Sponsor financial condition not an Early Warning Program trigger for PBGC
At the end of 2016, the (Obama Administration) Pension Benefit Guaranty Corporation amended the web page describing its Early Warning Program to include elements of a sponsor’s financial condition as “triggers,” initiating PBGC action. The change was controversial and was criticized by both industry representatives and PBGC’s Participant and Plan Sponsor Advocate. In May, 2017, the (Trump Administration) PBGC “updated” the web page to remove the sponsor financial condition Early Warning triggers.
In this article we briefly review the 2016 and 2017 changes to PBGC’s Early Warning Program. But first, to put the issue in context, we review Obama and Trump Administration PBGC policy more generally.
Background
President Trump has still not appointed a new head of the Department of Labor’s Employee Benefit Security Administration or a new Treasury Benefits Tax Counsel.
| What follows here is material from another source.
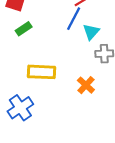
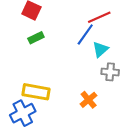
yellow rectangle: (41, 72) -> (36, 92), moved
For perspective, President Obama had named Phyllis Borzi and Mark Iwry (respectively) to these posts by the end of April, 2009. Failure to make these new appointments may reflect the long time it has taken the Trump Administration to get its nominees approved by the Senate. It may also reflect a “lighter” approach to staffing the new Administration. Perhaps they do not subscribe to the view that “personnel is policy.”
And, for the moment at least, there has been no move to replace PBGC Director W. Thomas Reeder. We note, however, that the Director of the PBGC reports to the PBGC Board, which consists of the Secretary of the Treasury, the Secretary of Labor, and the Secretary of Commerce. Those Trump Administration officials may have an effect on PBGC policy, even if the PBGC Director put in place by President Obama retains his job.
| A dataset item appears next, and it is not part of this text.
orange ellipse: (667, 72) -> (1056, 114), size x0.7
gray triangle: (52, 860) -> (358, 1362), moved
Obama Administration PBGC policy
The Obama Administration had a well-developed PBGC single employer program policy. In the early years it advocated for (and got) significant flat- and variable-rate premium increases to address that program’s deficit. More recently, it argued that increases in PBGC single employer premiums are no longer needed. It also urged Congress to give PBGC discretion to set premiums and to apply different premiums to sponsors depending on the sponsor’s financial condition. Congress never gave PBGC that authority.
Finally, the Obama PBGC undertook regulatory initiatives to include a sponsor’s financial condition as an element of enforcement policy. Thus, PBGC, under the Obama Administration, inserted the issue of sponsor financial condition into the definition of 4062(e) (substantial cessation of operations) triggering events, announcing, in 2012, guidelines under which it would not initiate 4062(e) enforcement if the affected company was “financially sound.” That initiative by PBGC was reversed by Congressional action (at the end of 2014). Similarly, in new reportable event regulations finalized in 2015, the Obama Administration PBGC shifted the focus of reportable event reporting waivers from the financial condition of the plan to the financial condition of the sponsor.
Finally, at the end of 2016, the Obama Administration PBGC modified its “Risk Mitigation and Early Warning Program” to include as triggering “Risk Identification” criteria “Significant credit deterioration” and “A downward trend in cash flow or other financial factors.”
Trump Administration PBGC policy
One of the principal retirement benefits items in the Trump Administration’s 2018 budget was a proposal “to improve the solvency of the [PBGC] by increasing the insurance premiums paid by underfunded multiemployer pension plans.” As we discussed in our recent article The multiemployer plan financial crisis – effect on single employer plans, PBGC’s multiemployer program is in a financial crisis that is probably un-solvable without some sort of bailout or radical benefit cutbacks. So we know that the Trump Administration is at least aware of and focused on the multiemployer plan crisis.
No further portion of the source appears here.